Extracted information —

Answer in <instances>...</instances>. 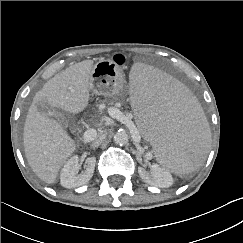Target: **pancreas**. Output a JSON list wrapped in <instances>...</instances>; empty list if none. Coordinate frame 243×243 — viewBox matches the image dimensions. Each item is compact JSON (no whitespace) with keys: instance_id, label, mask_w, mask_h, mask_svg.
<instances>
[{"instance_id":"pancreas-1","label":"pancreas","mask_w":243,"mask_h":243,"mask_svg":"<svg viewBox=\"0 0 243 243\" xmlns=\"http://www.w3.org/2000/svg\"><path fill=\"white\" fill-rule=\"evenodd\" d=\"M112 109H117V108H109L108 111L111 112Z\"/></svg>"}]
</instances>
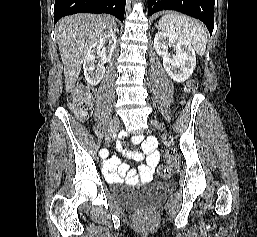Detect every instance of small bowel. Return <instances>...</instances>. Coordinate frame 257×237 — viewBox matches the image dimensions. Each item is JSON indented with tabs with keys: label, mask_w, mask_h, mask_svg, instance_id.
Wrapping results in <instances>:
<instances>
[{
	"label": "small bowel",
	"mask_w": 257,
	"mask_h": 237,
	"mask_svg": "<svg viewBox=\"0 0 257 237\" xmlns=\"http://www.w3.org/2000/svg\"><path fill=\"white\" fill-rule=\"evenodd\" d=\"M132 144H140V148L129 146L128 154L134 159L145 158V163L138 170L129 168L128 165L121 162L118 156H113L104 164V175L112 182H137L150 181L159 164L160 155L157 151V143L154 137L145 138L142 135H137L132 138ZM124 143V140H121Z\"/></svg>",
	"instance_id": "small-bowel-1"
}]
</instances>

Instructions for the task — Copy exactly, please, the lines that run from the line holding "Detect every instance" through the closing line of the material above, omitting every picture.

Response to the task —
Detect every instance of small bowel. Return <instances>...</instances>. Coordinate frame 257×237 — viewBox matches the image dimensions. Each item is JSON indented with tabs with keys: label, mask_w, mask_h, mask_svg, instance_id.
Wrapping results in <instances>:
<instances>
[{
	"label": "small bowel",
	"mask_w": 257,
	"mask_h": 237,
	"mask_svg": "<svg viewBox=\"0 0 257 237\" xmlns=\"http://www.w3.org/2000/svg\"><path fill=\"white\" fill-rule=\"evenodd\" d=\"M132 144H140V148L129 146L128 154L134 159L145 158V163L138 170L129 168L128 165L121 162L118 156H113L104 164V175L112 182H137L150 181L159 164L160 155L157 151V143L154 137L145 138L142 135H137L132 138ZM124 143V140H121Z\"/></svg>",
	"instance_id": "small-bowel-1"
}]
</instances>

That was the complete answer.